Another Woman in Red: Did Nancy Reagan Save the World?
It may seem like small peanuts today, as China gobbles up Australia, the Mekong and Africa in plain sight, and when, on the 20th anniversary of the most historic massacre in modern times, the president of the United States sends his chief man over, as innocent as TinTin, not to inquire as to the safety and whereabouts of the child monk known as the Panchen Lama, kidnapped by the Chinese government years ago, but to submit and to swear fealty.
But once upon a time, Russia was a big threat to the world.
That period came to an abrupt end overnight. Maybe because of a more vital American vision; maybe because of a bigger batch of nukes or a superior economic model — however, the advanced Marxist-Leninist agenda across the Pacific seems to be doing so well that it is drawing admirers here — but there has long been a rumor that the Cold War actually ended because of Nancy Reagan.
At the beginning of Ronald Reagan’s second term, there was a general consensus that America had finally found equilibrium in the post-war world and things were getting on course. But Reagan was old and beginning to slip. His important work in the world was done and he was brought in again with 49 states approving, to stay the course.
At that point Time magazine ran a story about a dinner President Reagan held with a variety of historians and presidential biographers of both parties to consider his own biographer. The renowned Roosevelt biographer, Frank Friedel, was at the dinner, and Time reported that he and Nancy struck up an odd-couple friendship.
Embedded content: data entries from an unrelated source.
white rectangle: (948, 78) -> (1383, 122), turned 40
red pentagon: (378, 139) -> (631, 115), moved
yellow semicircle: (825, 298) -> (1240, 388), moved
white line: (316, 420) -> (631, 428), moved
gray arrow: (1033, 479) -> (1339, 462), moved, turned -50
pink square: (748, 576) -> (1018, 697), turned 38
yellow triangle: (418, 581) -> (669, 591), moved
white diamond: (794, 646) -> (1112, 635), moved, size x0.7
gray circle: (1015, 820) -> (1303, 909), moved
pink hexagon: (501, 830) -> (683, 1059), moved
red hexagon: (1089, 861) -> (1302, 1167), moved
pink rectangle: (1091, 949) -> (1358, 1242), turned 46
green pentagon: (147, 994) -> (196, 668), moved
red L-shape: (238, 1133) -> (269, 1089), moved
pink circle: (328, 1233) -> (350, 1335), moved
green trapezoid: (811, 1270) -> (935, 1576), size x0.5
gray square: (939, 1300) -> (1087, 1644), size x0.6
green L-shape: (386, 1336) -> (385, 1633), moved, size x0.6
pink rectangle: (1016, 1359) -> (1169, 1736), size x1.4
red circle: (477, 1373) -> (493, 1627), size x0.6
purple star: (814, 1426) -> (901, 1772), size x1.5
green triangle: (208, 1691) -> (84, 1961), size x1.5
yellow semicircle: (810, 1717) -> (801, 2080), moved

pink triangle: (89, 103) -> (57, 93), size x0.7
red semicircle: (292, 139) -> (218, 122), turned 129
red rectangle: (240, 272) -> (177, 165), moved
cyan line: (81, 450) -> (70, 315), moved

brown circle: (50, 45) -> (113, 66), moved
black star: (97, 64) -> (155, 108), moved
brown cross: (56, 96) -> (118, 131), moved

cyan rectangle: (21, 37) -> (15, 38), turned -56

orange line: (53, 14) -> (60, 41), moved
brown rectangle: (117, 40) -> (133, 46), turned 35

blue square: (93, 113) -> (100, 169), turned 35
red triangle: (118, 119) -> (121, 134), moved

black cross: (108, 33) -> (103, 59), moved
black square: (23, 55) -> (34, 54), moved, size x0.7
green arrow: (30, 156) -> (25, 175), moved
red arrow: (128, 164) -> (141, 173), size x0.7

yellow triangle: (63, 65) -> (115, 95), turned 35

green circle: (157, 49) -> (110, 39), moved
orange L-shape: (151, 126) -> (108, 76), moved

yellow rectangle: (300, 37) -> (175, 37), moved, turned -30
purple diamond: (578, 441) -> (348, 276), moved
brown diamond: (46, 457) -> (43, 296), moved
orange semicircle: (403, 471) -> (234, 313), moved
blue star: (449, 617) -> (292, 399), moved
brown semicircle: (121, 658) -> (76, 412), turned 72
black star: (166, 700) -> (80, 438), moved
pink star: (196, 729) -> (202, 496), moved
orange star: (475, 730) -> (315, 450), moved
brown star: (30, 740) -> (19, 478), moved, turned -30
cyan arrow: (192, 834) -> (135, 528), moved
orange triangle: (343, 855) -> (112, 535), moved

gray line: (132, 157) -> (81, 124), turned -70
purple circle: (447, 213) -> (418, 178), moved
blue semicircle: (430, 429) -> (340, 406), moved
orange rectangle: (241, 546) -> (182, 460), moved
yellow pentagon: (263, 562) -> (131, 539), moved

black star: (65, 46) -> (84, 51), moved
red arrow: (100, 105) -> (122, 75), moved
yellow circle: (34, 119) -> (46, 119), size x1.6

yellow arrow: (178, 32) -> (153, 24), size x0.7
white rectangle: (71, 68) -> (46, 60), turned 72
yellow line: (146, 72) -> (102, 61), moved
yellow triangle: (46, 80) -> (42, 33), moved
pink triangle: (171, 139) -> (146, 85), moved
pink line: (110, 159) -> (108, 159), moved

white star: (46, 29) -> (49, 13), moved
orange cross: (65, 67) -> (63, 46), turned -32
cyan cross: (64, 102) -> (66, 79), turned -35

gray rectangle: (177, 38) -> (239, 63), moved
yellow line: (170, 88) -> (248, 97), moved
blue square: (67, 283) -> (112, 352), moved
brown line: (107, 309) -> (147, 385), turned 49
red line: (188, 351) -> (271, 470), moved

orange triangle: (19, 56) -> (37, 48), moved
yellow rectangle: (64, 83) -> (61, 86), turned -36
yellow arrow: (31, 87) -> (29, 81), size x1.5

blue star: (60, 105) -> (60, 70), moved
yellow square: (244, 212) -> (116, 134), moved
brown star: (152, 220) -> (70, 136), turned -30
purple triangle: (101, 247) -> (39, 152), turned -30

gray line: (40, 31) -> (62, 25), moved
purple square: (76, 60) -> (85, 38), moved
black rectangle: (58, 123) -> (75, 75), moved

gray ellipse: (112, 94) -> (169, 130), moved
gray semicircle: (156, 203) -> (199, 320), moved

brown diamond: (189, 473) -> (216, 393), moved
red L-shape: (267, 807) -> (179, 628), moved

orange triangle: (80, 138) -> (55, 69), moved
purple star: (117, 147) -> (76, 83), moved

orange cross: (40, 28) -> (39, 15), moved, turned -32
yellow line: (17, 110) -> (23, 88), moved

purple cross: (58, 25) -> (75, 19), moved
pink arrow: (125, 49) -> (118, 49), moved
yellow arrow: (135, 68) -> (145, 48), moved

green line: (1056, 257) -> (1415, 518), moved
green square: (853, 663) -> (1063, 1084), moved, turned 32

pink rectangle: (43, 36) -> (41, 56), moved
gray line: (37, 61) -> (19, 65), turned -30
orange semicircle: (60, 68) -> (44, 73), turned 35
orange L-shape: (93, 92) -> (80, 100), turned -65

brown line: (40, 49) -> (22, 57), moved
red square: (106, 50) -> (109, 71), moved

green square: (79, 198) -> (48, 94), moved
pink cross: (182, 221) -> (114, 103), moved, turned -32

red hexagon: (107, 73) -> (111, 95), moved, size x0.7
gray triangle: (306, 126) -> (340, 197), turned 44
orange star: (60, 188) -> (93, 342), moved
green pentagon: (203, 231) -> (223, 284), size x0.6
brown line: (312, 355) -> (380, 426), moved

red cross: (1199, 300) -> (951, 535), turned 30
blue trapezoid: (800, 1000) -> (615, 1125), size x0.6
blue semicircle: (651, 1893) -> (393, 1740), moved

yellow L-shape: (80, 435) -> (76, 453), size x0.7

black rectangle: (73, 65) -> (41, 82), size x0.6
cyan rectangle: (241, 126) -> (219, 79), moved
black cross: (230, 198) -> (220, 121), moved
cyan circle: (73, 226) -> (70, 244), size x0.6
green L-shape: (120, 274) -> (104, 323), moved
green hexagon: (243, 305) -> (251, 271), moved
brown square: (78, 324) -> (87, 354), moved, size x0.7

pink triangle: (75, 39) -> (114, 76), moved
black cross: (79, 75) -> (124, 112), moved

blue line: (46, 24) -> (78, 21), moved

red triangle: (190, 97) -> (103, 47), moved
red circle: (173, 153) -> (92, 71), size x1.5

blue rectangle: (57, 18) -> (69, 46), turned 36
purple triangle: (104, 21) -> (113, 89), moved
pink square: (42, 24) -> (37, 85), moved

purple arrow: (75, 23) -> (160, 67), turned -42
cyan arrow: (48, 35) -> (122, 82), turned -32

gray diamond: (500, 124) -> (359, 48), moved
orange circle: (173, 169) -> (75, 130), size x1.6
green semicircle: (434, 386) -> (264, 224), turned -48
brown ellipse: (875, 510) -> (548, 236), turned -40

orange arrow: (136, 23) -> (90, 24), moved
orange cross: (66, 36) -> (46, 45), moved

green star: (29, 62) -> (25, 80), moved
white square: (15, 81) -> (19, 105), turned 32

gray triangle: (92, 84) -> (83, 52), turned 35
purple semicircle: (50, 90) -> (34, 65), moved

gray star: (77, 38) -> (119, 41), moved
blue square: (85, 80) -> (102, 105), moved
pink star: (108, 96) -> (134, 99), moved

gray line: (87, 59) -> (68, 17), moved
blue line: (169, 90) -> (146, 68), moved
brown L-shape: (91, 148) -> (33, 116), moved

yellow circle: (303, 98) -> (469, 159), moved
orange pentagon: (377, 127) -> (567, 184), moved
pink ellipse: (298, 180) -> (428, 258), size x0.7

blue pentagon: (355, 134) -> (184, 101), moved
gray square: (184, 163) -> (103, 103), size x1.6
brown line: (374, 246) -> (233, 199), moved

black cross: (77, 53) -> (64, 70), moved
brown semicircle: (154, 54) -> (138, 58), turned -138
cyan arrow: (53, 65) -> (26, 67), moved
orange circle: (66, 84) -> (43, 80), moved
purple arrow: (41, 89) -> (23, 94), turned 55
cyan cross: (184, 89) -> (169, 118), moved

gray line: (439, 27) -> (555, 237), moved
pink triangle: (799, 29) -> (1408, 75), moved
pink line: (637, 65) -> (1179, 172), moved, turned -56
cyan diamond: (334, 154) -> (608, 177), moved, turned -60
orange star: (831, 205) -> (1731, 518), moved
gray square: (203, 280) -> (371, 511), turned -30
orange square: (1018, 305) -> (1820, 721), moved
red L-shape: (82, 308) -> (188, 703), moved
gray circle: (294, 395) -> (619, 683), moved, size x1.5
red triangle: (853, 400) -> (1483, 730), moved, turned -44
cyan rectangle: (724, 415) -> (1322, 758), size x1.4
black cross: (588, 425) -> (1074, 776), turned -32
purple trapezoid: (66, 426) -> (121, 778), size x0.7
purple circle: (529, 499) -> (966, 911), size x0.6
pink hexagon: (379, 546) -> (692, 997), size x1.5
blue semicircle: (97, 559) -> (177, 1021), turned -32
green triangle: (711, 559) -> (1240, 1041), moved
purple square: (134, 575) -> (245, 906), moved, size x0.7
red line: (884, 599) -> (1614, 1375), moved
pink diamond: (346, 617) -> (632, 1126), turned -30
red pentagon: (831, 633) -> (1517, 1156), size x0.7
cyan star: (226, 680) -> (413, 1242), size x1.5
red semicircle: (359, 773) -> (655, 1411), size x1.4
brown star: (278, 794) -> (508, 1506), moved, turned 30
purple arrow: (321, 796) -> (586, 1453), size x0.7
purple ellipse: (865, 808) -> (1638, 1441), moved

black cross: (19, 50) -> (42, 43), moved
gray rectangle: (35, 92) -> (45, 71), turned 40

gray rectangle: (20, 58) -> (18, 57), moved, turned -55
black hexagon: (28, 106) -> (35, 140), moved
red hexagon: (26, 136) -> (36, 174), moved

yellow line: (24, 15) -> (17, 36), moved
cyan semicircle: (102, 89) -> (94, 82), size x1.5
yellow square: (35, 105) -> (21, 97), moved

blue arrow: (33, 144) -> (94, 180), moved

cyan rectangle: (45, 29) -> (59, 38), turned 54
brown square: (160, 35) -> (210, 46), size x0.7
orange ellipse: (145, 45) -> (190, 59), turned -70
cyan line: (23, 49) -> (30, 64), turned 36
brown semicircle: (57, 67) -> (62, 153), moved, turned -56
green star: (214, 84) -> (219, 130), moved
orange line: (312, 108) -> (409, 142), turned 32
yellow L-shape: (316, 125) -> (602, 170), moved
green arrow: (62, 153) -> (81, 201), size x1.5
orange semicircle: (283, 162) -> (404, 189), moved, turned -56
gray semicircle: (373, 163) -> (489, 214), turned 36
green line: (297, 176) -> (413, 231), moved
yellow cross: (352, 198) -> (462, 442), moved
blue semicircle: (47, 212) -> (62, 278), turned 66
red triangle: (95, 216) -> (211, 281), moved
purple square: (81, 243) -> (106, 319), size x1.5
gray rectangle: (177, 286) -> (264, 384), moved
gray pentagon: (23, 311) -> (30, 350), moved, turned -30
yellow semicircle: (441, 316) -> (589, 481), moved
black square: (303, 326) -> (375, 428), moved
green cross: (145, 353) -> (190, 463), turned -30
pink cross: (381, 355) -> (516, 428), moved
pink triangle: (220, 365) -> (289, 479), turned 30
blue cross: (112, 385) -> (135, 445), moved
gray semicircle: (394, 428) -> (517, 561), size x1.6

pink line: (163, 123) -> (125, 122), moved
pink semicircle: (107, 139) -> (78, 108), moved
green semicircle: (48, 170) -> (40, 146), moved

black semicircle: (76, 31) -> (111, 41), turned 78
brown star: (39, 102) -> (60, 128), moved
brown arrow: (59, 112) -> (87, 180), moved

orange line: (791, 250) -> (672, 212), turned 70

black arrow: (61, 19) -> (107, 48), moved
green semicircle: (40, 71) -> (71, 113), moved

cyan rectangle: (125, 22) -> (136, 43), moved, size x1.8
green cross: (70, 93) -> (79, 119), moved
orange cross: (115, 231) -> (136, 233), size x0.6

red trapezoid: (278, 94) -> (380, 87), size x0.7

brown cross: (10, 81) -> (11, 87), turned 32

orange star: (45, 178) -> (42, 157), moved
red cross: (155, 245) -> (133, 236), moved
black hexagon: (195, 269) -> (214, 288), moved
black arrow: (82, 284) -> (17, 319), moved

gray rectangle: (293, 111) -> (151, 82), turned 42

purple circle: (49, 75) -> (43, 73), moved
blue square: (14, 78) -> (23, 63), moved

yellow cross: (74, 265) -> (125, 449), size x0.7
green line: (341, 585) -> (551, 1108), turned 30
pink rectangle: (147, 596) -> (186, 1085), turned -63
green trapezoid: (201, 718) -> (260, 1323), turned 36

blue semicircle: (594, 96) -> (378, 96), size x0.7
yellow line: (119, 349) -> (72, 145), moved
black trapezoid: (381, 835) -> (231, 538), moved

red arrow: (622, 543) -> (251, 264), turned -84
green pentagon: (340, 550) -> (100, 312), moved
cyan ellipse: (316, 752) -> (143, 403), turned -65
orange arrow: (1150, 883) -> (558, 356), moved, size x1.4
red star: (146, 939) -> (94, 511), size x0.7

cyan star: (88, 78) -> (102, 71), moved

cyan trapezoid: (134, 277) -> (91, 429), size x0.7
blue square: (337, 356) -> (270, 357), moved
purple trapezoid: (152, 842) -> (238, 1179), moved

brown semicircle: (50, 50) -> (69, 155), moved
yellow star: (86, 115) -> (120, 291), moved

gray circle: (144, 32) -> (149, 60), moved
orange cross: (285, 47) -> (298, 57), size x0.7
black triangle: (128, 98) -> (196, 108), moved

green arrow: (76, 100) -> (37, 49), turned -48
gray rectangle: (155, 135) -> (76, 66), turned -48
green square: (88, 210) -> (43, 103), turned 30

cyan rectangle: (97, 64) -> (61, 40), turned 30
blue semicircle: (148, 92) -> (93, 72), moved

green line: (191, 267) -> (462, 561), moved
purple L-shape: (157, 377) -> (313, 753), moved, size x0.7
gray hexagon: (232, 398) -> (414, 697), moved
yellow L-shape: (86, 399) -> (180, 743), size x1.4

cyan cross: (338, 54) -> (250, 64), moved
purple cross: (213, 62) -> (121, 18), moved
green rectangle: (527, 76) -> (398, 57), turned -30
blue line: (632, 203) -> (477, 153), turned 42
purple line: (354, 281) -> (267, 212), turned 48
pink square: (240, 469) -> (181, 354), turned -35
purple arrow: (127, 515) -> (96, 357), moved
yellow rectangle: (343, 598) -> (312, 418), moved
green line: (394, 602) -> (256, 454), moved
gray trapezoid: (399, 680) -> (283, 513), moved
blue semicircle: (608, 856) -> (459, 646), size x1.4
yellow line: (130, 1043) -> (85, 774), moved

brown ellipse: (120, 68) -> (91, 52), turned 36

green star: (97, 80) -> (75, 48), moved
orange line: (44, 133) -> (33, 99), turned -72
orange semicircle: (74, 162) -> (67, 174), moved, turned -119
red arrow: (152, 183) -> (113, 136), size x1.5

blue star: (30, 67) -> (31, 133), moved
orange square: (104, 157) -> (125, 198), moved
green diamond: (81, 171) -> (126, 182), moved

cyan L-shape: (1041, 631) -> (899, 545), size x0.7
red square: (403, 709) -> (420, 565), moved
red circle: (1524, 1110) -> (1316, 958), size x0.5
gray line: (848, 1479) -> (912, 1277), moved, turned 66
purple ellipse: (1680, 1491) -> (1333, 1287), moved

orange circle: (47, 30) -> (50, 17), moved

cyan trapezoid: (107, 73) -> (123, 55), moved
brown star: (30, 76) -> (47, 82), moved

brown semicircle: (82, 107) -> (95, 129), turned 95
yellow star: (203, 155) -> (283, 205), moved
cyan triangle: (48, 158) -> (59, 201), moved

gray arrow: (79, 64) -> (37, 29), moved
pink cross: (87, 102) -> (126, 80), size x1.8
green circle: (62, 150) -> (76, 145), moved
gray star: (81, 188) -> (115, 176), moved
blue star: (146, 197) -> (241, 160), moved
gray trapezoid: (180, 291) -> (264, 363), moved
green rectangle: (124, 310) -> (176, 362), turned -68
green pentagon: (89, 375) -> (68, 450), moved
It was suggested that Friedel might have taken the opportunity then to encourage Nancy to speak up and come forward in her husband’s second term and to become an agent for the public good, as Eleanor Roosevelt had been in her husband’s administration.
Nancy, who had stood by and behind her man in the first term, did suddenly become prominent and outspoken in the second, and was even seen to be mouthing answers to questions to Ronnie at press conferences. The venue did change dramatically, with better relations with the Soviets at the top of the agenda.
The historic Reykjavik meeting between Ronald Reagan and Soviet chief Mikhail Gorbachev followed. Soon after, the USSR descended in a bloodless change of policy and Russia re-emerged from beneath the mask. But Gorbachev reported later to a university audience that President Reagan was almost incomprehensible at the meeting. He kept talking about the old Hollywood days. Quite likely this initiative was not designed by the president.
But it could very well have come from Nancy.
“You can change the world if you don’t care who gets the credit,” Ronald Reagan once said.
Perhaps it was his wife, Nancy, he had in mind. The gentle, chipper woman in a bright red business suit walking with a cane at the White House on Tuesday on the arm of the president, properly described by the press as indomitable.